*DATA SHOWN*:
########

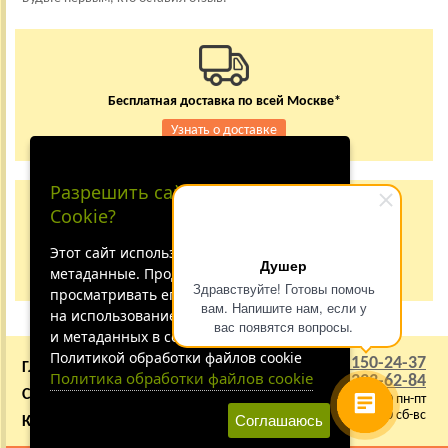
Бесплатная доставка по всей Москве*
Узнать о доставке
Разрешить сайту принимать
Заказывайте по телефону
Cookie?
+7 (495) 150-24-37
8 (800) 333-62-84
Этот сайт использует файлы cookie и
Душер
метаданные. Продолжая
Не дозвонились?
Здравствуйте! Готовы помочь
просматривать его, вы соглашаетесь
вам. Напишите нам, если у
на использование нами файлов cookie
вас появятся вопросы.
и метаданных в соответствии с
Политикой обработки файлов cookie
+7 (495) 150-24-37
ГЛАВНАЯ
О КОМПАНИИ
Политика обработки файлов cookie
8 (800) 333-62-84
СОТРУДНИЧЕСТВО
ВАКАНСИИ
9:00 - 22:00 пн-пт
10:00 - 21:00 сб-вс
Соглашаюсь
КАРТА САЙТА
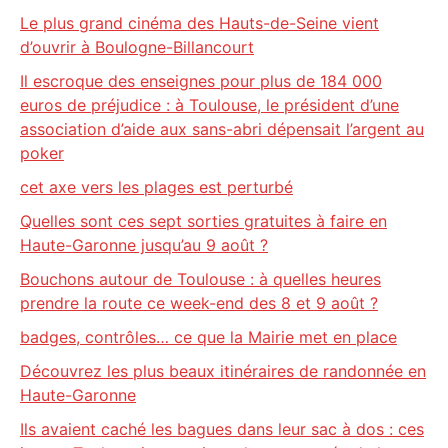
Le plus grand cinéma des Hauts-de-Seine vient
d’ouvrir à Boulogne-Billancourt
Il escroque des enseignes pour plus de 184 000
euros de préjudice : à Toulouse, le président d’une
association d’aide aux sans-abri dépensait l’argent au
poker
cet axe vers les plages est perturbé
Quelles sont ces sept sorties gratuites à faire en
Haute-Garonne jusqu’au 9 août ?
Bouchons autour de Toulouse : à quelles heures
prendre la route ce week-end des 8 et 9 août ?
badges, contrôles… ce que la Mairie met en place
Découvrez les plus beaux itinéraires de randonnée en
Haute-Garonne
Ils avaient caché les bagues dans leur sac à dos : ces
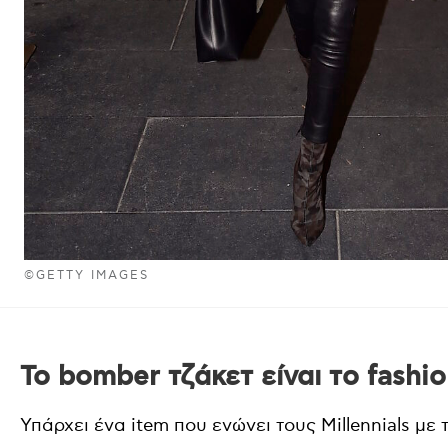
©GETTY IMAGES
Το bomber τζάκετ είναι το fashi
Υπάρχει ένα item που ενώνει τους Millennials με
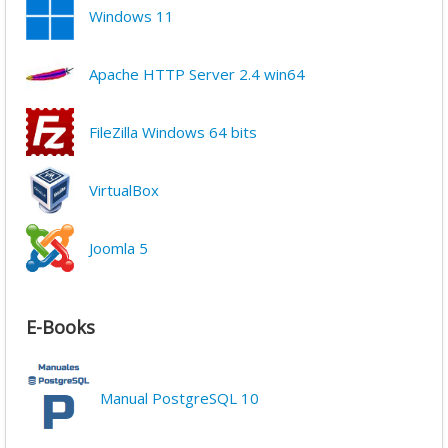
Windows 11
Apache HTTP Server 2.4 win64
FileZilla Windows 64 bits
VirtualBox
Joomla 5
E-Books
Manual PostgreSQL 10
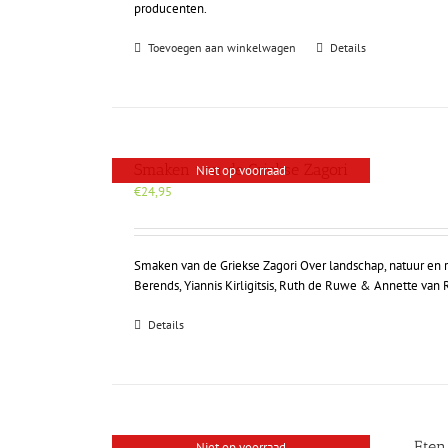
producenten.
Toevoegen aan winkelwagen
Details
Smaken van de Griekse Zagori
Niet op voorraad
€
24,95
Smaken van de Griekse Zagori Over landschap, natuur en r
Berends, Yiannis Kirligitsis, Ruth de Ruwe & Annette van
Details
Eten
Niet op voorraad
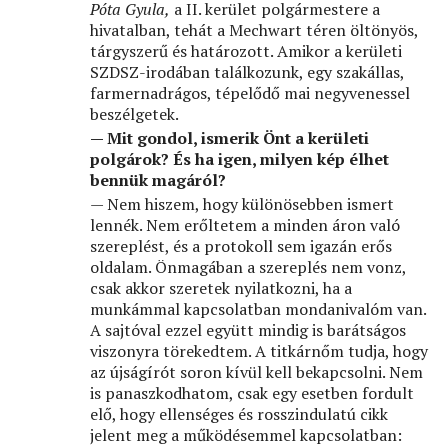
Póta Gyula,
a II. kerület polgármestere a
hivatalban, tehát a Mechwart téren öltönyös,
tárgyszerű és határozott. Amikor a kerületi
SZDSZ-irodában találkozunk, egy szakállas,
farmernadrágos, tépelődő mai negyvenessel
beszélgetek.
— Mit gondol, ismerik Önt a kerületi
polgárok? És ha igen, milyen kép élhet
bennük magáról?
— Nem hiszem, hogy különösebben ismert
lennék. Nem erőltetem a minden áron való
szereplést, és a protokoll sem igazán erős
oldalam. Önmagában a szereplés nem vonz,
csak akkor szeretek nyilatkozni, ha a
munkámmal kapcsolatban mondanivalóm van.
A sajtóval ezzel együtt mindig is barátságos
viszonyra törekedtem. A titkárnőm tudja, hogy
az újságírót soron kívül kell bekapcsolni. Nem
is panaszkodhatom, csak egy esetben fordult
elő, hogy ellenséges és rosszindulatú cikk
jelent meg a működésemmel kapcsolatban:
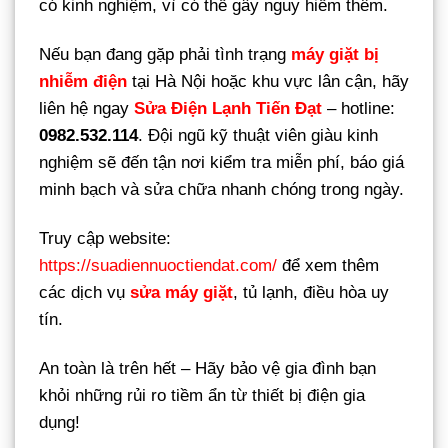
có kinh nghiệm, vì có thể gây nguy hiểm thêm.
Nếu bạn đang gặp phải tình trạng
máy giặt bị
nhiễm điện
tại Hà Nội hoặc khu vực lân cận, hãy
liên hệ ngay
Sửa Điện Lạnh Tiến Đạt
– hotline:
0982.532.114
. Đội ngũ kỹ thuật viên giàu kinh
nghiệm sẽ đến tận nơi kiểm tra miễn phí, báo giá
minh bạch và sửa chữa nhanh chóng trong ngày.
Truy cập website:
https://suadiennuoctiendat.com/
để xem thêm
các dịch vụ
sửa máy giặt
, tủ lạnh, điều hòa uy
tín.
An toàn là trên hết – Hãy bảo vệ gia đình bạn
khỏi những rủi ro tiềm ẩn từ thiết bị điện gia
dụng!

########

*EXERCISE GOAL*: Looking at the material above, count the lines where the word "Smaken" occurs, and answer with that count alone.

*EXERCISE OUTPUT*: 2